# Exercise instructions
Give every entry again precisely as it appears.

=== Begin Enclosure ===

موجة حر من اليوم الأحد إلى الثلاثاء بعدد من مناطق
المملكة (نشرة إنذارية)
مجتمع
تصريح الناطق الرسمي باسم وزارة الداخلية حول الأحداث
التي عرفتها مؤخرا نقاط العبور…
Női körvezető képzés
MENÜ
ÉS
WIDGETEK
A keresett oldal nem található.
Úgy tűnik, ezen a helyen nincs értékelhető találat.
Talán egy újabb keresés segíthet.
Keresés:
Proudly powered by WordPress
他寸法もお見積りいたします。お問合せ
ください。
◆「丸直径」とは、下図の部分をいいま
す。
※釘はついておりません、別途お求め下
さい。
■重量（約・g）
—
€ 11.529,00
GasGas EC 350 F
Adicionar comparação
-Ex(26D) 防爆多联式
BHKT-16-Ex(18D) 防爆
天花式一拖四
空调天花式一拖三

=== End Enclosure ===

# Answer section
موجة حر من اليوم الأحد إلى الثلاثاء بعدد من مناطق
المملكة (نشرة إنذارية)
مجتمع
تصريح الناطق الرسمي باسم وزارة الداخلية حول الأحداث
التي عرفتها مؤخرا نقاط العبور…
Női körvezető képzés
MENÜ
ÉS
WIDGETEK
A keresett oldal nem található.
Úgy tűnik, ezen a helyen nincs értékelhető találat.
Talán egy újabb keresés segíthet.
Keresés:
Proudly powered by WordPress
他寸法もお見積りいたします。お問合せ
ください。
◆「丸直径」とは、下図の部分をいいま
す。
※釘はついておりません、別途お求め下
さい。
■重量（約・g）
—
€ 11.529,00
GasGas EC 350 F
Adicionar comparação
-Ex(26D) 防爆多联式
BHKT-16-Ex(18D) 防爆
天花式一拖四
空调天花式一拖三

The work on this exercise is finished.